Please print nothing but the lines from the one with "Describe the element" to the last line of the records below, and omit pictures.

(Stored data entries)
......
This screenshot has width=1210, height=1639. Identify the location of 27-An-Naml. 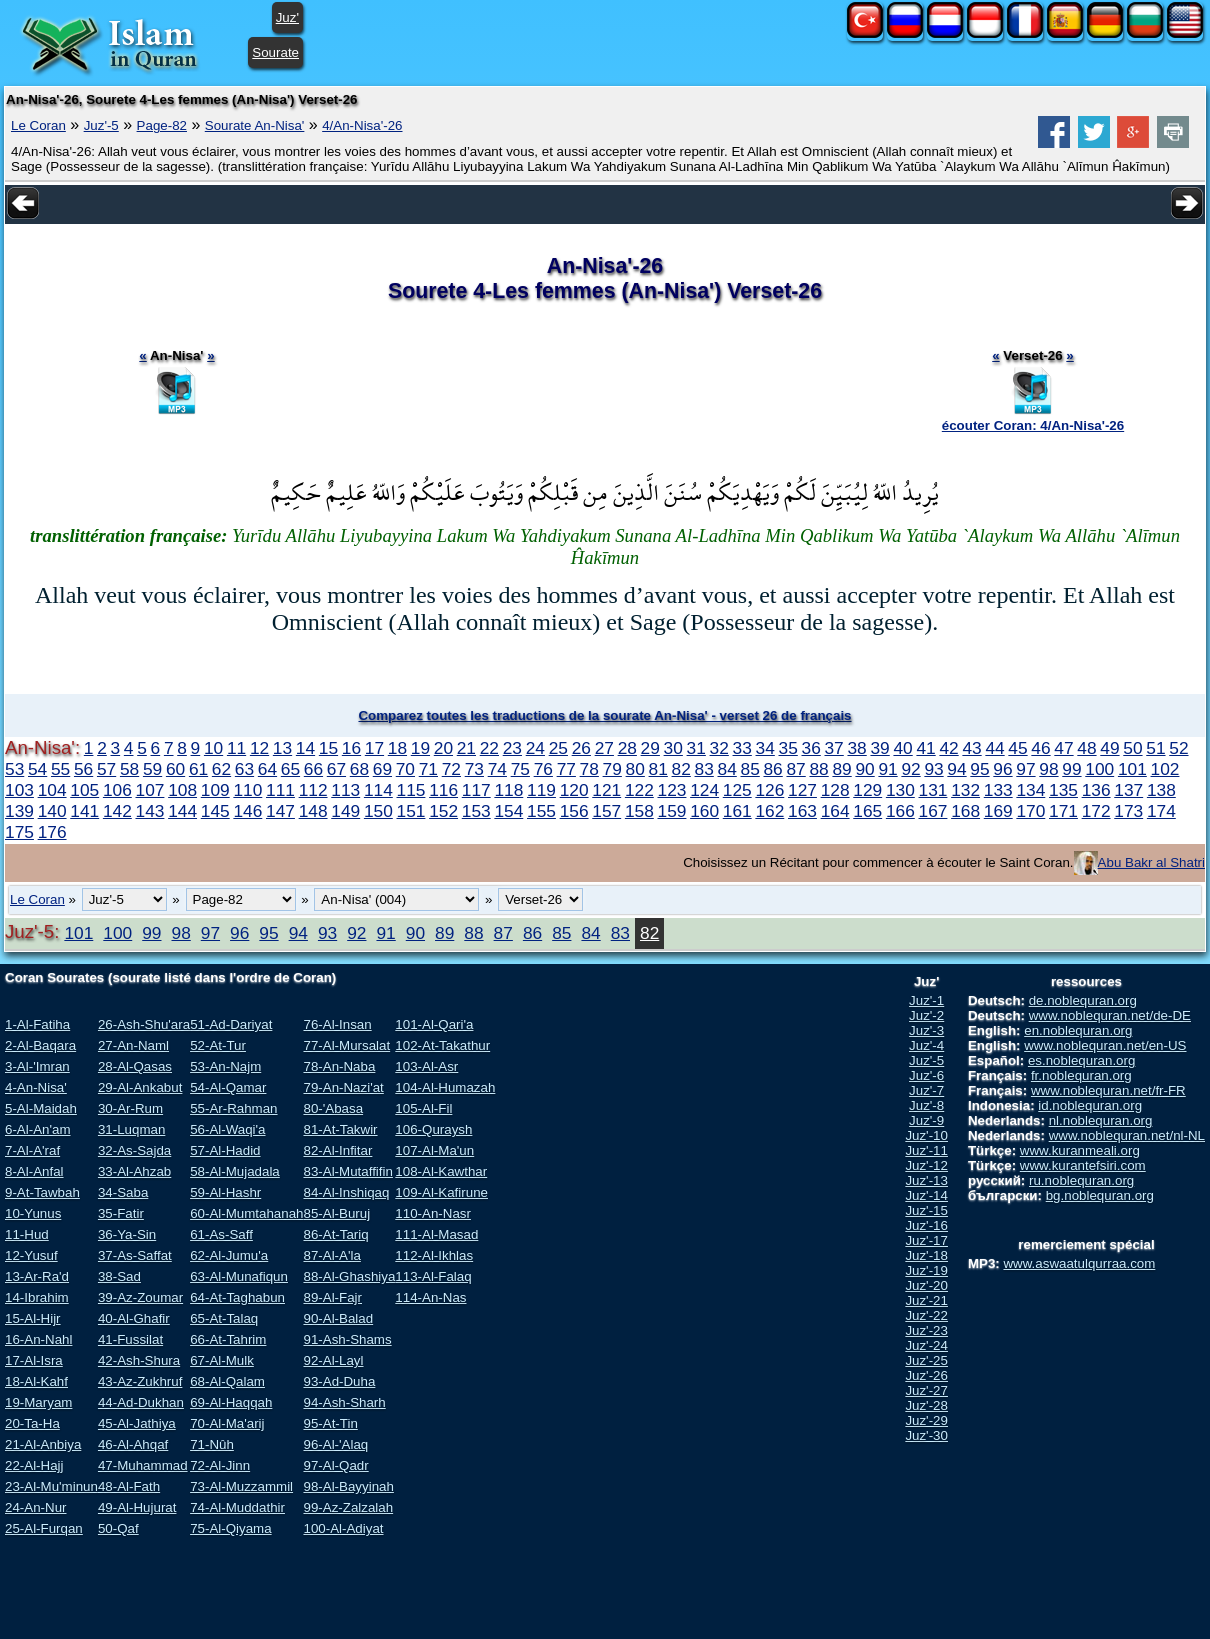
(133, 1045).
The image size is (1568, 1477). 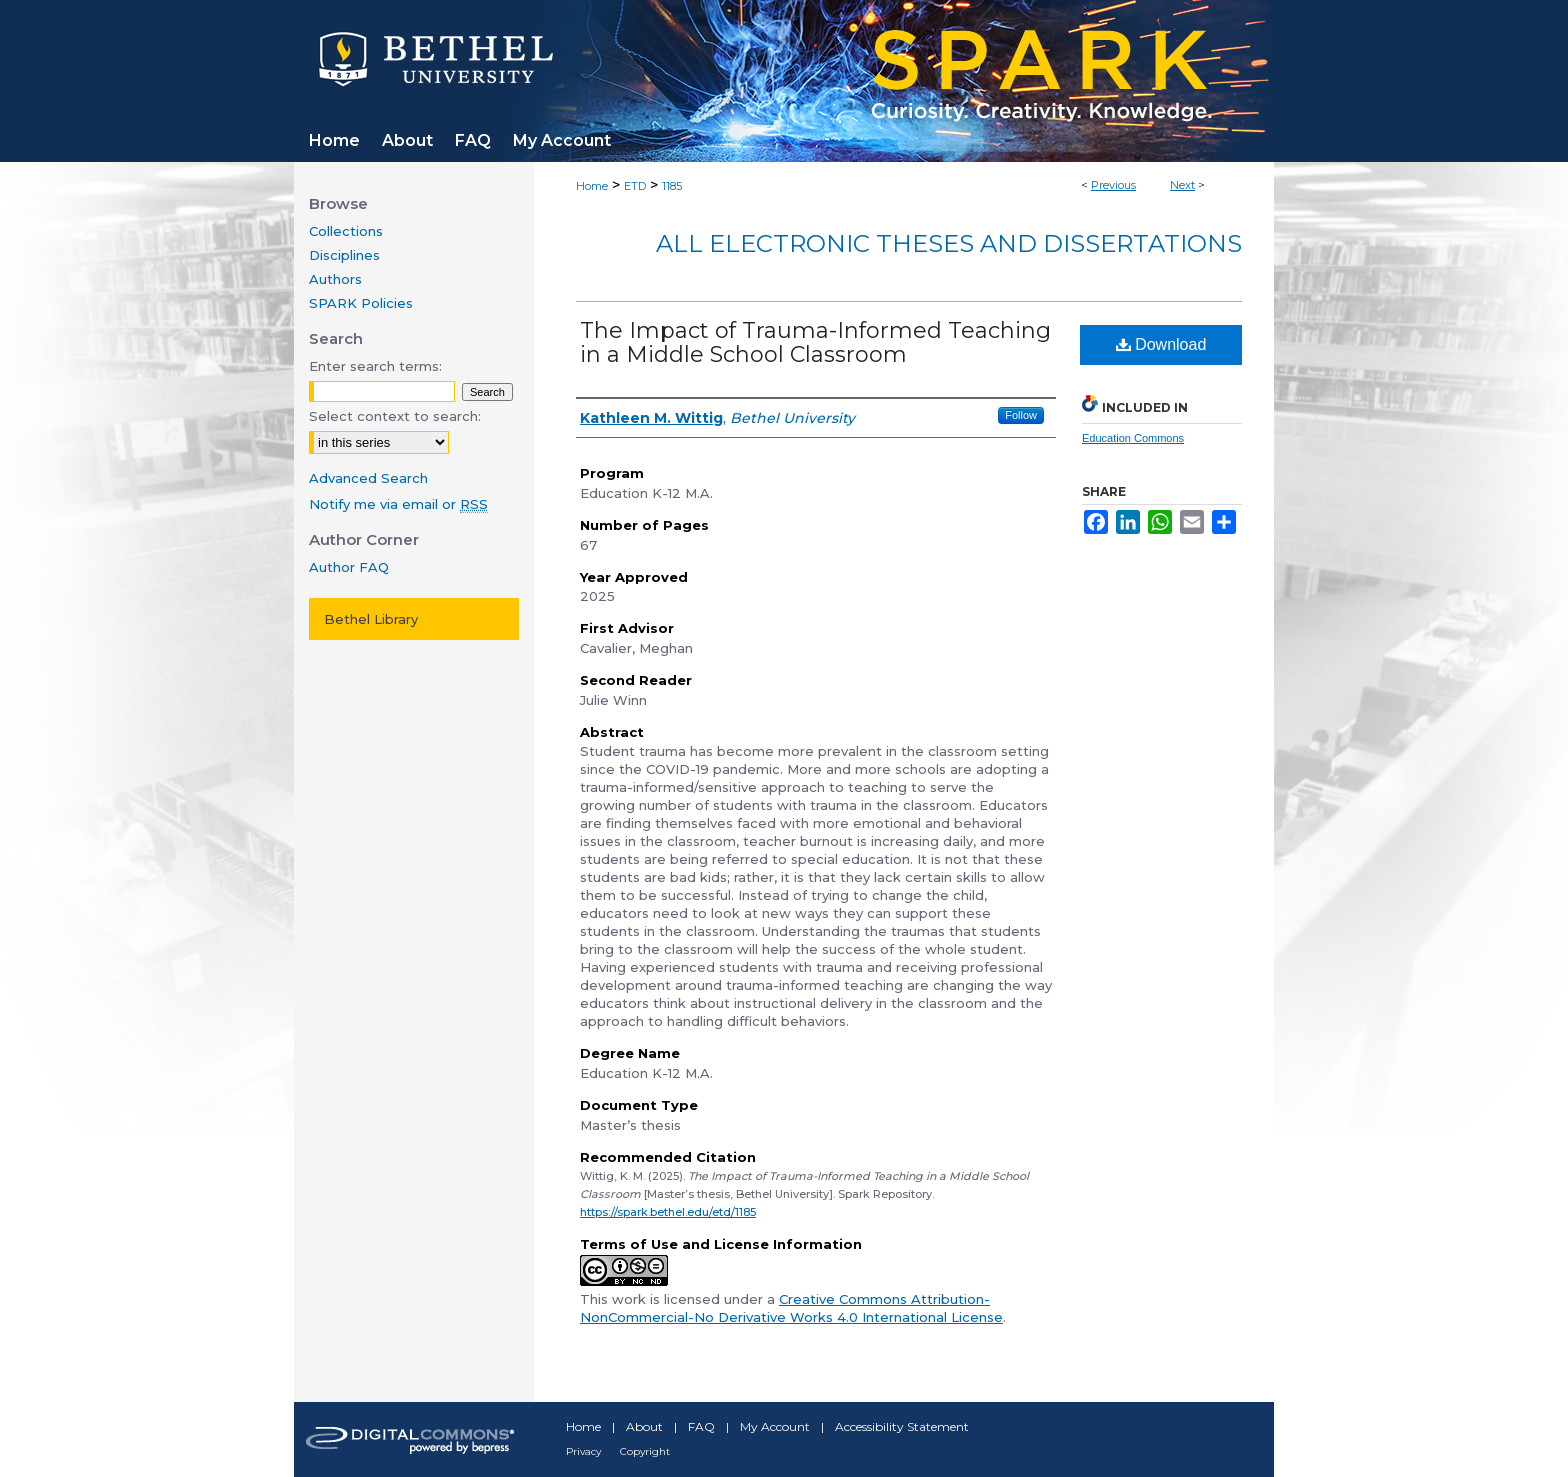 What do you see at coordinates (902, 1426) in the screenshot?
I see `Accessibility Statement` at bounding box center [902, 1426].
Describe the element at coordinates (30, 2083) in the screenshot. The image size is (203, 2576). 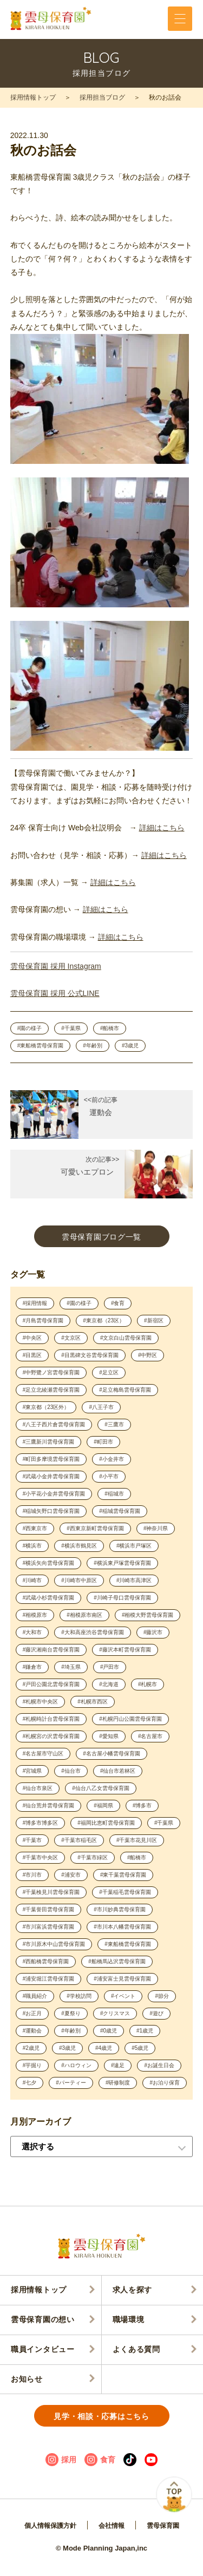
I see `#七夕` at that location.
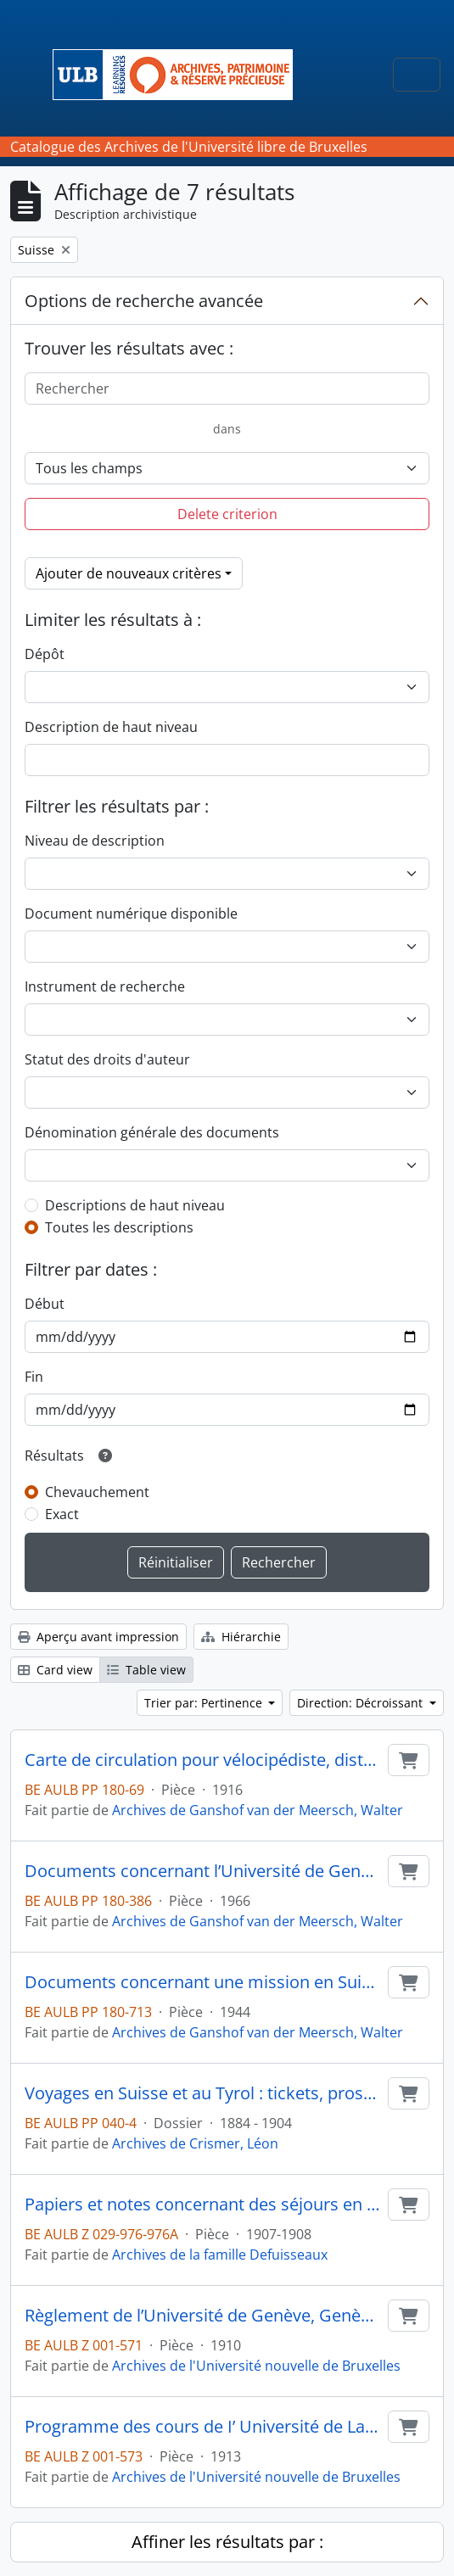 This screenshot has width=454, height=2576. What do you see at coordinates (257, 1810) in the screenshot?
I see `Archives de Ganshof van der Meersch, Walter` at bounding box center [257, 1810].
......
__SOLUTION FOR THIS EXERCISE__:
Describe the element at coordinates (30, 2083) in the screenshot. The image size is (203, 2576). 
I see `#七夕` at that location.
 This screenshot has width=454, height=2576. What do you see at coordinates (257, 1810) in the screenshot?
I see `Archives de Ganshof van der Meersch, Walter` at bounding box center [257, 1810].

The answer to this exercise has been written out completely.